Dal vangelo secondo Matteo (5, 13-16)

13Voi siete il sale della terra; ma se il sale perde il sapore, con che cosa lo si renderà salato? A null’altro serve che ad essere gettato via e calpestato dalla gente.
14Voi siete la luce del mondo; non può restare nascosta una città che sta sopra un monte, 15né si accende una lampada per metterla sotto il moggio, ma sul candelabro, e così fa luce a tutti quelli che sono nella casa. 16Così risplenda la vostra luce davanti agli uomini, perché vedano le vostre opere buone e rendano gloria al Padre vostro che è nei cieli.
v.13, il testo dice: “Voi”, ma chi è il sale della terra?
Chi è la luce, la luce del mondo?
È Gesù Cristo, perché Lui sa di Dio, ha il sapore di Dio.
Il sapore di Dio che Cristo ci porta, è in contrasto con il sapore del mondo.

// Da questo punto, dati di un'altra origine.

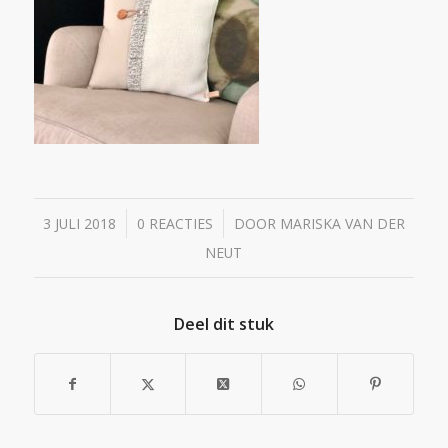
/
/
3 JULI 2018
0 REACTIES
DOOR
MARISKA VAN DER
NEUT
Deel dit stuk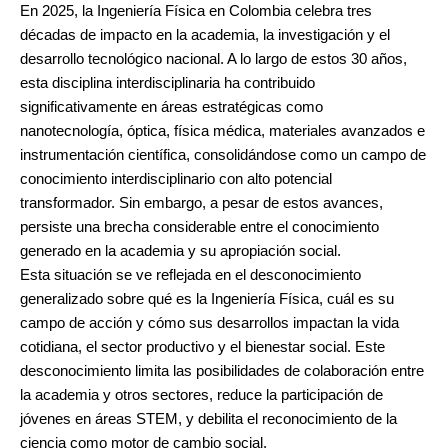
En 2025, la Ingeniería Física en Colombia celebra tres
décadas de impacto en la academia, la investigación y el
desarrollo tecnológico nacional. A lo largo de estos 30 años,
esta disciplina interdisciplinaria ha contribuido
significativamente en áreas estratégicas como
nanotecnología, óptica, física médica, materiales avanzados e
instrumentación científica, consolidándose como un campo de
conocimiento interdisciplinario con alto potencial
transformador. Sin embargo, a pesar de estos avances,
persiste una brecha considerable entre el conocimiento
generado en la academia y su apropiación social.
Esta situación se ve reflejada en el desconocimiento
generalizado sobre qué es la Ingeniería Física, cuál es su
campo de acción y cómo sus desarrollos impactan la vida
cotidiana, el sector productivo y el bienestar social. Este
desconocimiento limita las posibilidades de colaboración entre
la academia y otros sectores, reduce la participación de
jóvenes en áreas STEM, y debilita el reconocimiento de la
ciencia como motor de cambio social.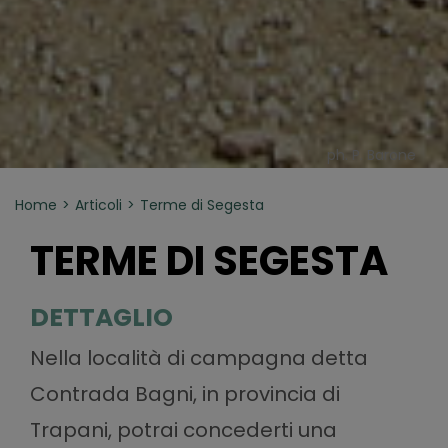
ph. P. Barone
Home
Articoli
Terme di Segesta
TERME DI SEGESTA
DETTAGLIO
Nella località di campagna detta
Contrada Bagni, in provincia di
Trapani, potrai concederti una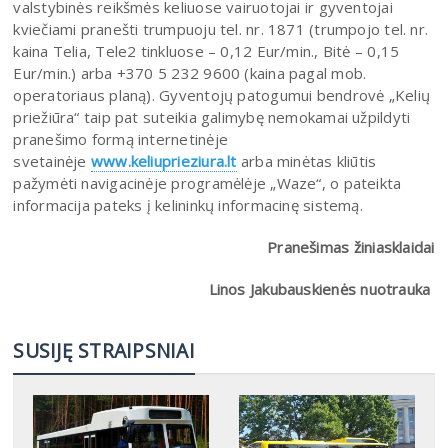
valstybinės reikšmės keliuose vairuotojai ir gyventojai
kviečiami pranešti trumpuoju tel. nr. 1871 (trumpojo tel. nr.
kaina Telia, Tele2 tinkluose – 0,12 Eur/min., Bitė – 0,15
Eur/min.) arba +370 5 232 9600 (kaina pagal mob.
operatoriaus planą). Gyventojų patogumui bendrovė „Kelių
priežiūra“ taip pat suteikia galimybę nemokamai užpildyti
pranešimo formą internetinėje
svetainėje
www.keliuprieziura.
lt
arba minėtas kliūtis
pažymėti navigacinėje programėlėje „Waze“, o pateikta
informacija pateks į kelininkų informacinę sistemą.
Pranešimas žiniasklaidai
Linos Jakubauskienės nuotrauka
SUSIJĘ STRAIPSNIAI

Se si sviluppa l’immagine, allora il sapore diventa il profumo. Il discepolo, allora, per la partecipazione a Cristo Gesù ha questo sapore. Per cui, deve cercare di non essere, come si dice, sciocco, privo di sapore, insipido. Avere il sapore di Cristo costituisce l’identità del discepolo e della comunità. Avere sale vuol dire avere la conoscenza, l’esperienza di Dio. Questo costituisce l’identità, lo specifico della comunità dei credenti e del discepolo. Però questo “sapore” diventa anche un compito nei confronti degli altri, per cui se il sale perde il sapore, c’ è una perdita di identità, ed allora il credente diventa tagliato fuori da Dio, diventa un essere insignificante, scartato, disprezzabile per gli uomini.
Se vogliamo fare riferimento a San Paolo, questo rischio c’è quando si svuota la stoltezza della croce per una mentalità che vuole essere astuta, moderna ma che diventa una pura pretesa.

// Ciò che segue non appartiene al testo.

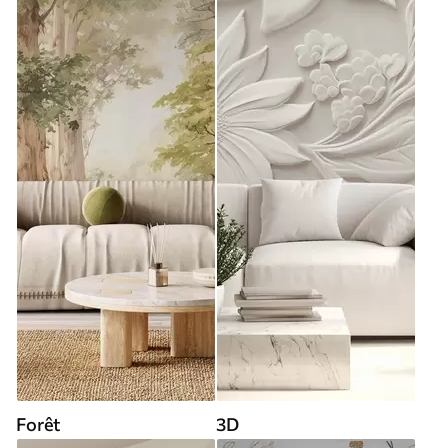
Forêt
3D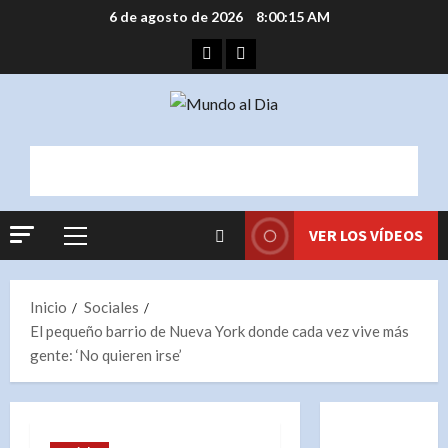
Saltar
6 de agosto de 2026
8:00:15 AM
al
Facebook
Instagram
contenido
VER LOS VÍDEOS
Menú
principal
Inicio
Sociales
El pequeño barrio de Nueva York donde cada vez vive más
gente: ‘No quieren irse’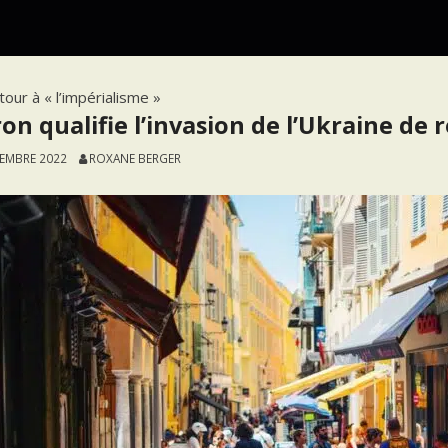
tour à « l’impérialisme »
on qualifie l’invasion de l’Ukraine de r
TEMBRE 2022
ROXANE BERGER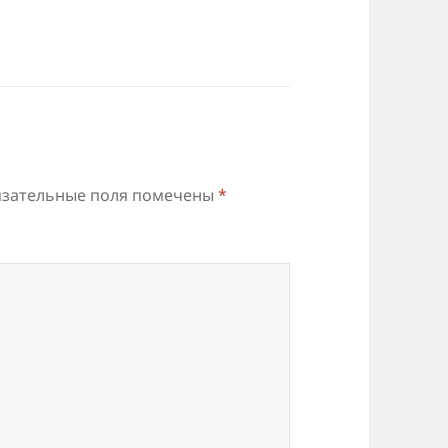
зательные поля помечены
*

Passiamo alla seconda immagine: la luce.
La luce è Gesù.
Anche nella professione di fede diciamo del Figlio che è “luce da luce”. Illumina di luce propria e questa luce che è Gesù brilla sul lucerniere che è la croce.
Gesù è chiamato da Giovanni 8,12 “luce del mondo”, e nel salmo 36 si dice : “nella sua luce vediamo la luce”.
Se Gesù, la luce, noi battezzati in Lui, veniamo illuminati. Ed è per questo che vediamo meglio la nostra identità e riflettiamo tale luce sugli altri.
Non è che il credente, sia esso comunità o singolo sia luce per sé, ma riverbera, e comunica la luce che è Lui.
C’è una bella preghiera del cardinale Newman che dice:
proprio Cristo è la luce che accompagna l’uomo.
Ecco il testo:
“Guidami tu, luce gentile;
guidami nel buio
che mi stringeva notte oscura,
la casa lontana;
guidami tu luce gentile;
guida i miei passi luce gentile;
non chiedo di vedere lontano,
mi basta un passo e solo il primo;
guida i miei passi luce gentile.,’>
“Così risplenda la vostra luce.” (v.16)
Come Cristo ha illuminato dalla croce, sul lucerniere della croce, seguendo l’impostazione dell’evangelista Matteo, non si può escludere una certa allusione alle comunità di Matteo, comunità perseguitate, provate, emarginate, in qualche modo “crocifisse”. Così risplenda la vostra luce, le vostre singole luci.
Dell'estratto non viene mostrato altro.